Mais son lancement intervient trop tard, car la firme se débat déjà dans d’inextricables difficultés financières. John Gordon démissionne en septembre 1959. Les fournisseurs commencent à perdre patience, ce qui ne fait qu'accroître les difficultés. Après une vaine tentative de se rapprocher de la prestigieuse firme Bristol, l'affaire est déclarée en faillite en février 1960. La Peerless GT a été produite au total à 325 exemplaires, dont 250 phase 1 et 75 phase 2. Résurrection éphémère sous le nom de Warwick Bernie Rodger refuse d'abandonner son enfant. La fabrication de la Peerless GT est relancée durant l'été 1960 au sein de la Bernard Rodger Developments Ltd, mais sous une nouvelle désignation commerciale : Warwick GT, comme à ses débuts. Par choix, elle sera produite à une plus petite échelle. L'assemblage est réalisé à Colnbrook, dans le Buckinghamshire. Il s'agit d'une version très améliorée de la Peerless GT, avec un châssis encore plus rigide et un habitacle réaménagé. Désormais, le capot moteur peut basculer vers l'avant d'un seul tenant englobant les ailes.
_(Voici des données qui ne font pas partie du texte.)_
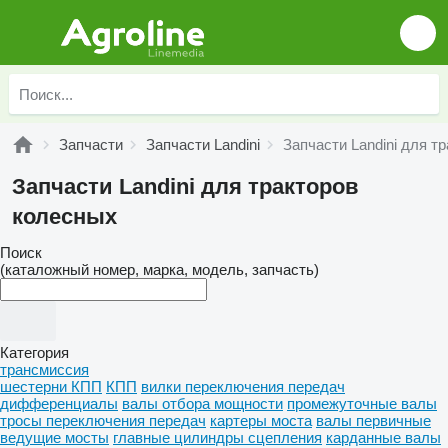
Запчасти
Запчасти Landini
Запчасти Landini для т
Запчасти Landini для тракторов
колесных
Поиск
(каталожный номер, марка, модель, запчасть)
Категория
трансмиссия
шестерни КПП
КПП
вилки переключения передач
дифференциалы
валы отбора мощности
промежуточные валы
тросы переключения передач
картеры моста
валы первичные
ведущие мосты
главные цилиндры сцепления
карданные валы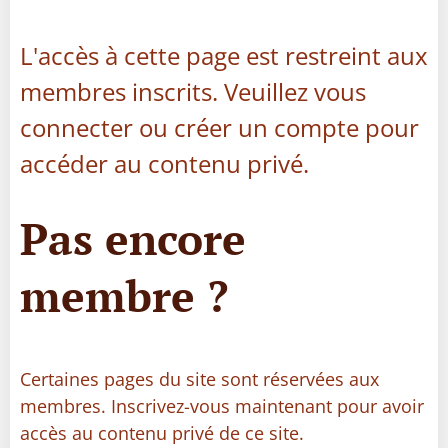
L'accès à cette page est restreint aux
membres inscrits. Veuillez vous
connecter ou créer un compte pour
accéder au contenu privé.
Pas encore
membre ?
Certaines pages du site sont réservées aux
membres. Inscrivez-vous maintenant pour avoir
accès au contenu privé de ce site.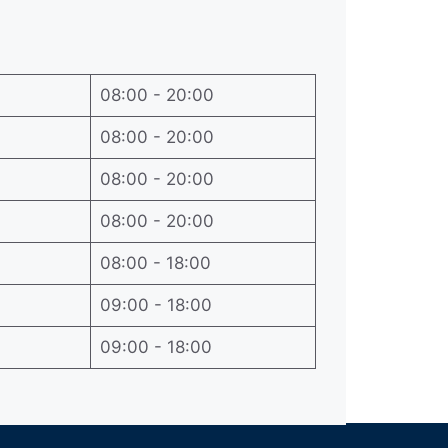
08:00 - 20:00
08:00 - 20:00
08:00 - 20:00
08:00 - 20:00
08:00 - 18:00
09:00 - 18:00
09:00 - 18:00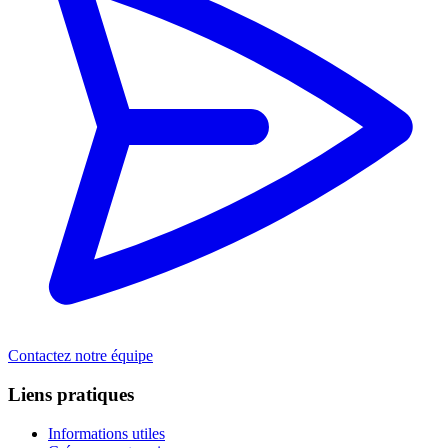
Contactez notre équipe
Liens pratiques
Informations utiles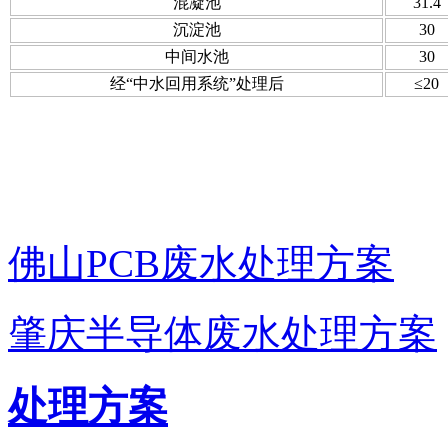
混凝池
31.4
沉淀池
30
中间水池
30
经“中水回用系统”处理后
≤20
佛山PCB废水处理方案
肇庆半导体废水处理方案
处理方案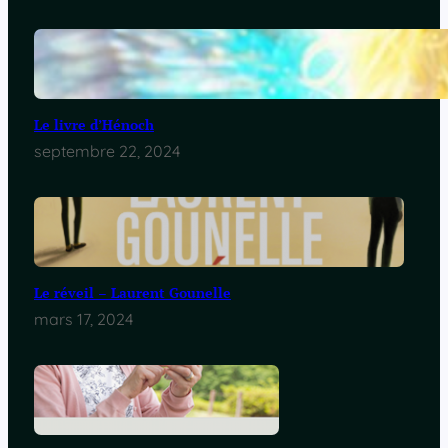
Le livre d’Hénoch
septembre 22, 2024
Le réveil – Laurent Gounelle
mars 17, 2024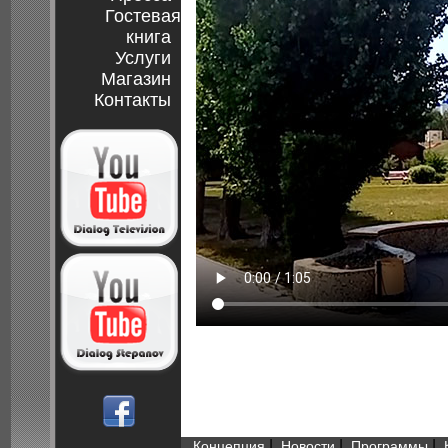
Гостевая
книга
Услуги
Магазин
Контакты
|
|
|
Концепция
Новости
Программы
La Warwick GT héritière de la Peerless GT en 1960 en reprend l'essentiel de la carrosserie. La principale évolution concerne l'adoption d'un capot englobant les ailes. Celle-ci ne comporte évidemment plus la lettre P en son centre. Environ 40 exemplaires sont produits jusqu'en janvier 1962, ce qui avec la Peerless GT correspond à un total de 365 voitures depuis 1957. Un nouveau modèle destiné à succéder à la Warwick GT est étudié en 1962. Cette nouvelle version est dotée d’un V8 3,5 litres en alliage léger d’origine Buick, moteur utilisé à partir de 1967 sur la Rover P5. Il est alors prévu de la vendre sous l’appellation GT 350. Hélas, Bernie Rodger jette l’éponge avant que la production ne démarre vraiment. Epilogue En association avec Jim Keeble, John Gordon, cofondateur de Peerless Motors Ltd, reprendra la cadre de la Peerless GT pour y installer un V8 Chevrolet, le tout étant habillé d’une carrosserie conçue par Giorgietto Giugiaro et construite par Bertone. Cette voiture est dévoilée au Salon de Genève en 1960. Elle n'entrera en production qu'en 1964 sous la marque Gordon-Keeble. La Gordon Keeble est plus longue d’une vingtaine de centimètres que les Peerless GT et Warwick GT. Elle sera fabriquée à 99 exemplaires de 1964 à 1967. Elle devait initialement succéder à la Peerless GT ou bien compléter la gamme de la marque, puisque le dessin de ce modèle fut adressé en 1960 directement à John Gordon au sein de l’entreprise Peerless Motors Ltd. La faillite de l’entreprise la même année empêcha l’aboutissement du projet.
Ce dessin de Giorgietto Giugiaro pour le compte de Bertone est réalisé en 1960, dans le but de créer un coupé remplaçant ou complétant la Peerless GT. Ce projet sera repris en production par Gordon-Keeble en 1964.